Relações de Consumo: Até 30/10/2020, fica suspensa a aplicação do art. 49 do Código de Defesa do Consumidor (que trata do Direito de Arrependimento) na hipótese de entrega domiciliar (delivery) de produtos perecíveis ou de consumo imediato e de medicamentos.

Usucapião: Suspendem-se os prazos de aquisição para a propriedade imobiliária ou mobiliária, nas diversas espécies de usucapião, a partir de 12/06/2020 até 30/10/2020.
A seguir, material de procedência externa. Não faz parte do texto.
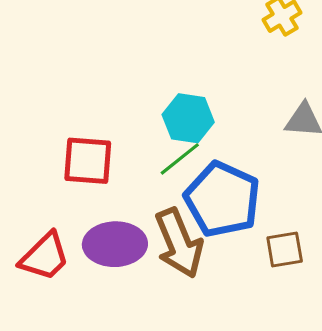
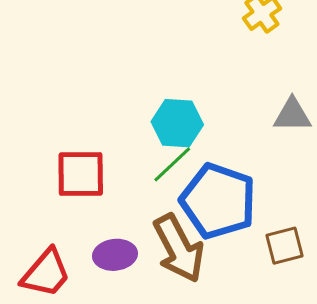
purple ellipse: (115, 244) -> (115, 255), size x0.7

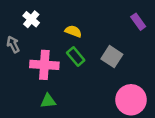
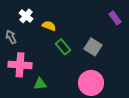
yellow semicircle: (73, 31) -> (49, 26), moved
pink cross: (44, 65) -> (20, 65), moved
pink circle: (131, 100) -> (91, 83), moved

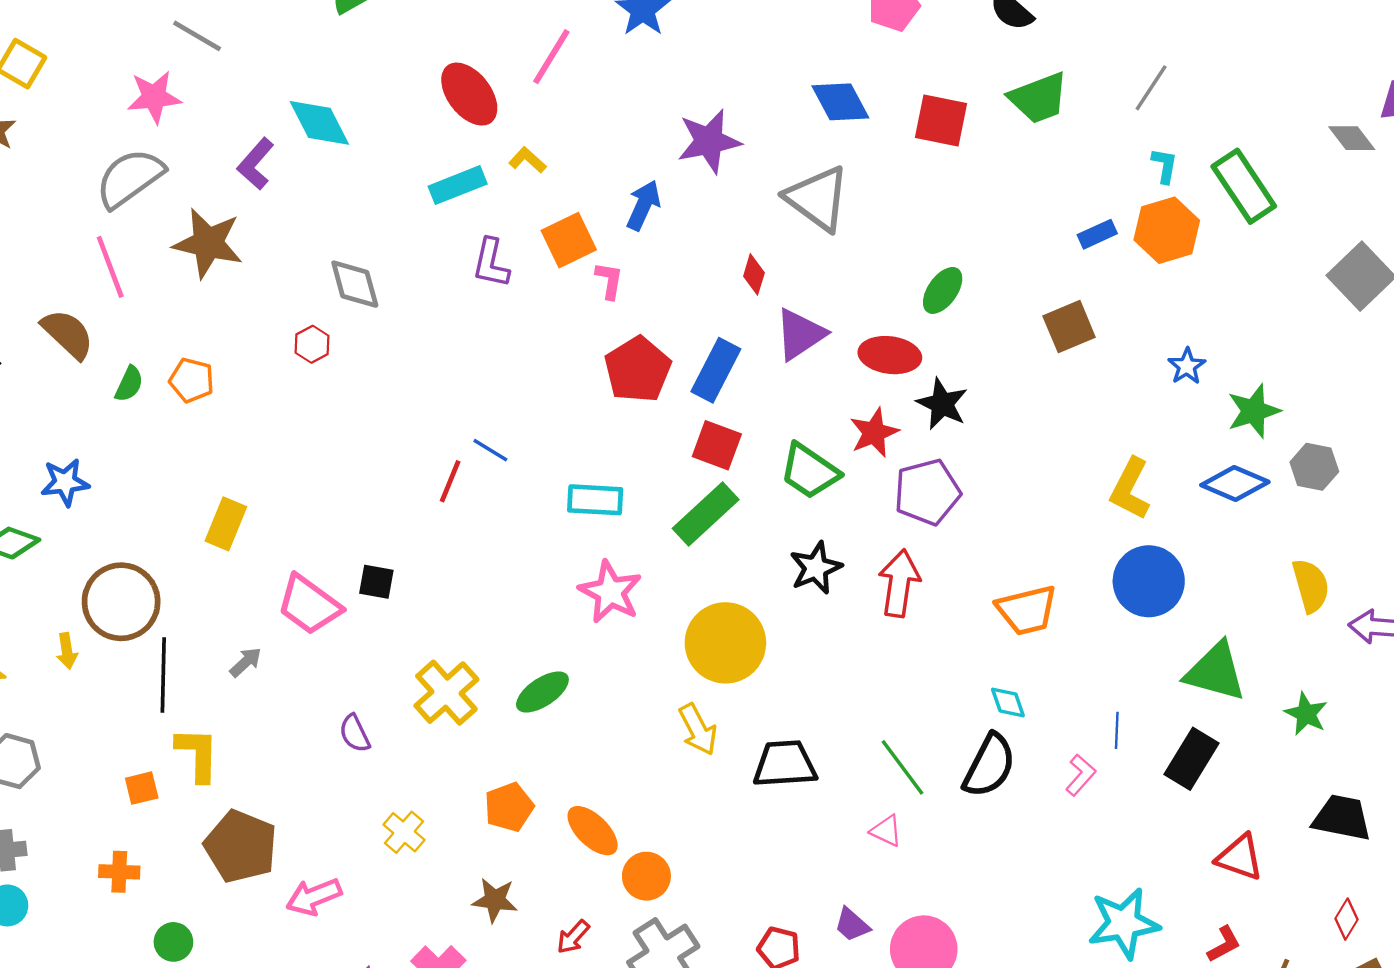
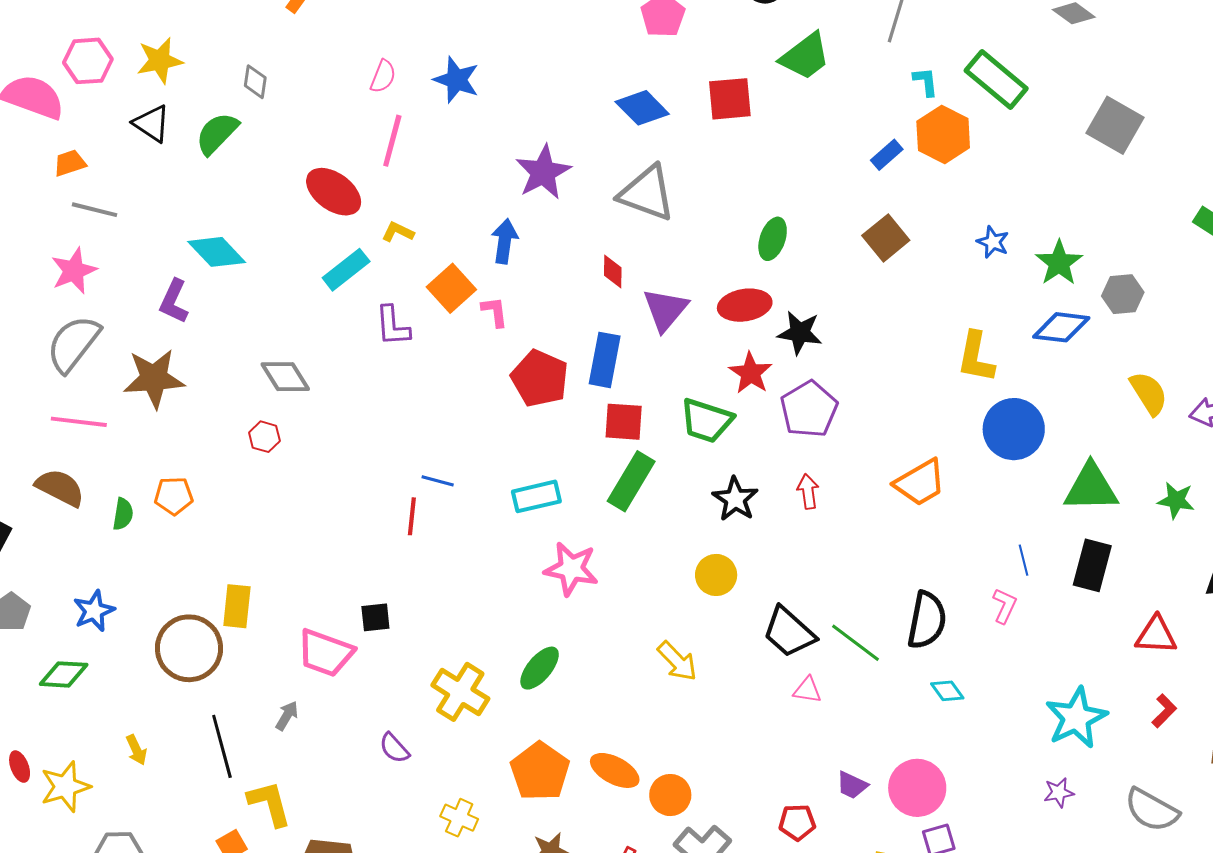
pink line: (110, 267) -> (79, 422), turned -46
red arrow: (899, 583) -> (808, 491), size x0.6
brown circle: (121, 602) -> (189, 648), moved
yellow circle: (725, 643) -> (716, 575), moved, size x0.6
cyan diamond: (1008, 702) -> (947, 691), moved
black trapezoid: (785, 764) -> (789, 632), moved, turned -118
orange pentagon: (509, 807) -> (540, 771), size x1.4
pink triangle: (886, 831) -> (807, 690), moved

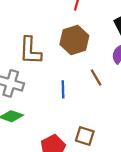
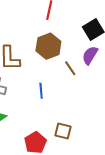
brown line: (96, 77) -> (70, 68), moved

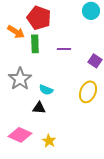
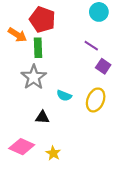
purple line: (64, 49) -> (91, 46), moved, turned 32
gray star: (20, 79) -> (34, 77), moved
cyan semicircle: (46, 90) -> (64, 96), moved

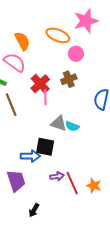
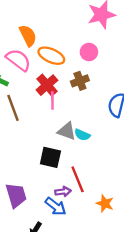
orange ellipse: (58, 35) -> (51, 56), moved
blue arrow: (30, 156) -> (56, 206), moved, turned 36
red line: (72, 183) -> (78, 179), moved

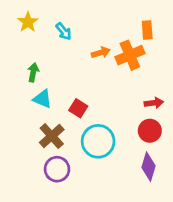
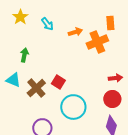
orange arrow: (101, 53) -> (75, 32), moved
cyan triangle: (42, 99) -> (13, 80), moved
brown cross: (52, 136) -> (36, 88), moved

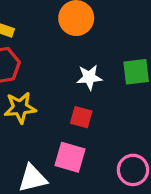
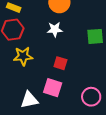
white star: (89, 77) -> (55, 29), moved

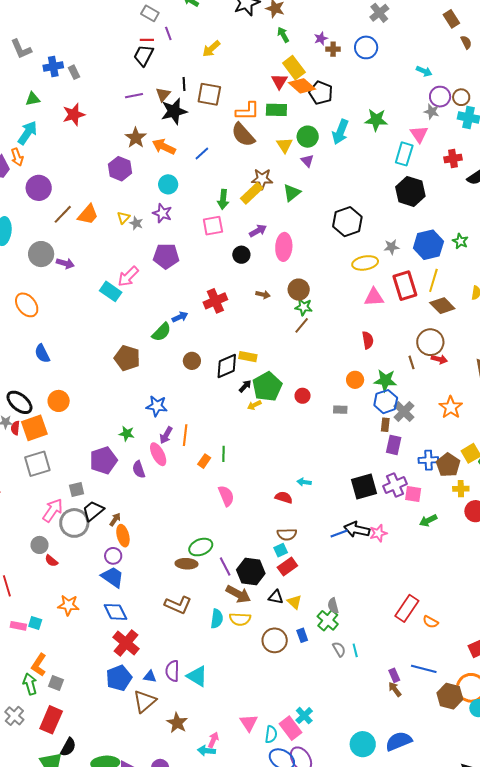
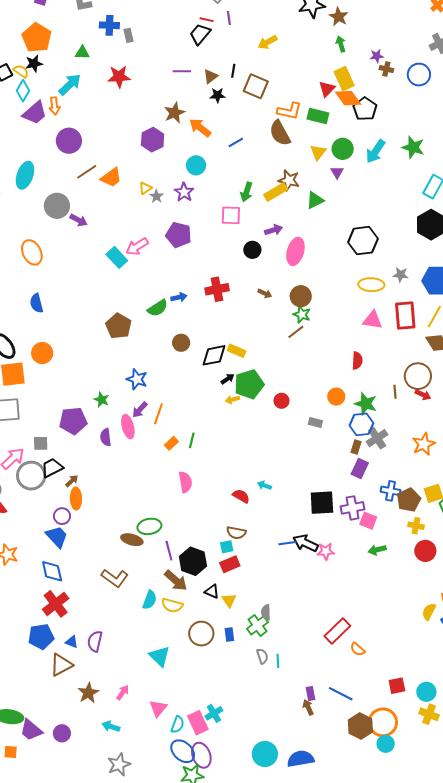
black star: (174, 111) -> (218, 95), size x0.6
cyan triangle: (197, 676) -> (160, 656), moved
pink arrow: (213, 740) -> (123, 693), moved

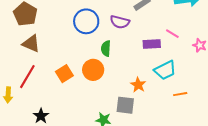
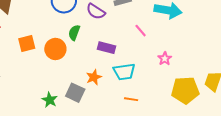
pink line: (172, 34) -> (141, 31), moved
purple rectangle: (152, 44) -> (106, 48), moved

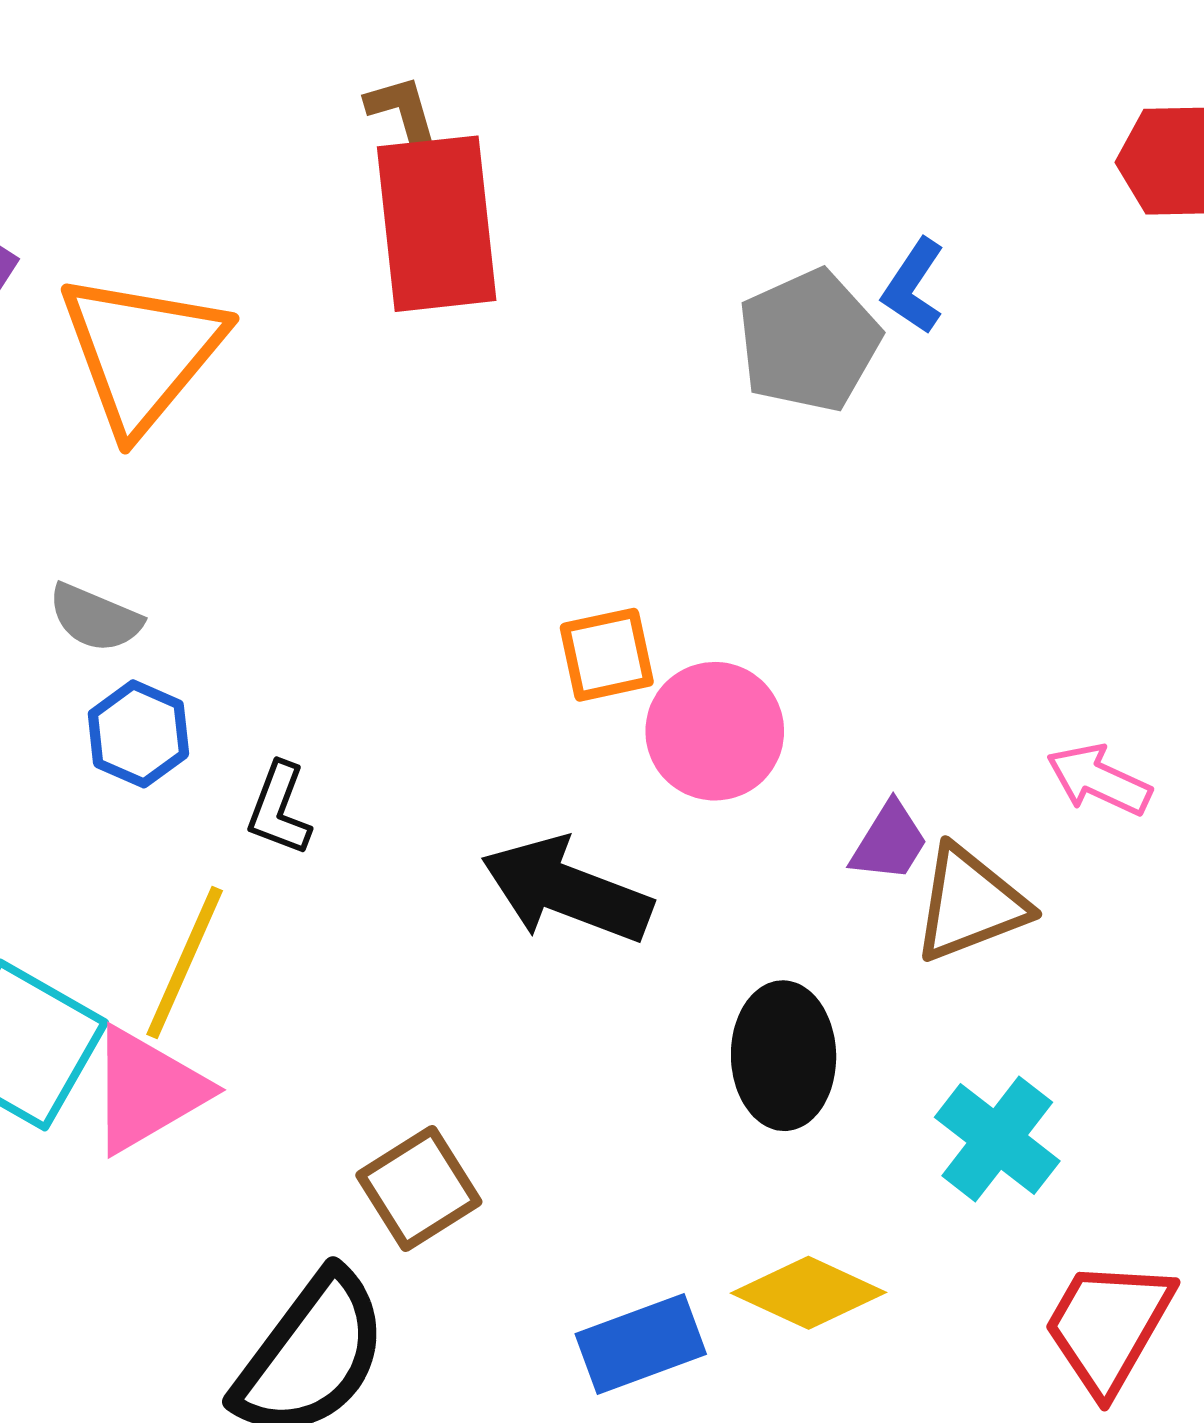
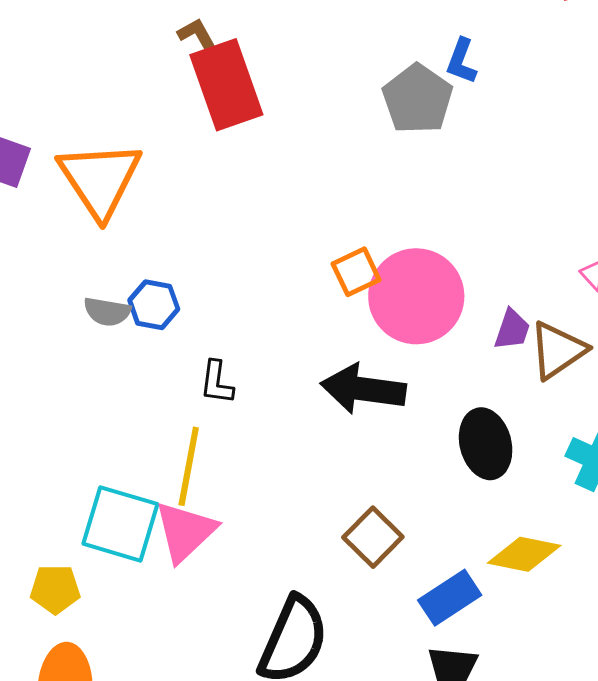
pink circle: (715, 731) -> (416, 296), size x1.4
blue hexagon: (138, 734) -> (154, 305), moved
brown square: (419, 1189) -> (373, 537), moved

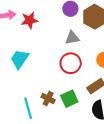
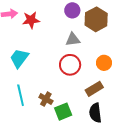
green square: (69, 99) -> (63, 112), moved
cyan line: (28, 108) -> (21, 95), moved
Assembleia Condominial: A assembleia condominial e a respectiva votação poderão ocorrer, em caráter emergencial, 30/10/2020, por meios virtuais, caso em que a manifestação de vontade de cada condômino será equiparada, para todos os efeitos jurídicos, à sua assinatura presencial.

Não sendo possível a realização de assembleia condominial na forma prevista no caput, os mandatos de síndico vencidos a partir de 20/03/2020 ficam prorrogados até 30/10/2020.

É obrigatória, sob pena de destituição do síndico, a prestação de contas regular de seus atos de administração.

Prisão do Devedor de Alimentos: Até 30/10/2020, a prisão civil por dívida alimentícia deverá ser cumprida exclusivamente sob a modalidade domiciliar, sem prejuízo da exigibilidade das respectivas obrigações.

Esses são os principais pontos aprovados do projeto, agora transformado na Lei n.º 14.010/2020. Todo o restante que se discutiu durante a tramitação do projeto, não vigora na forma de lei, por tanto, não produz eficácia jurídica.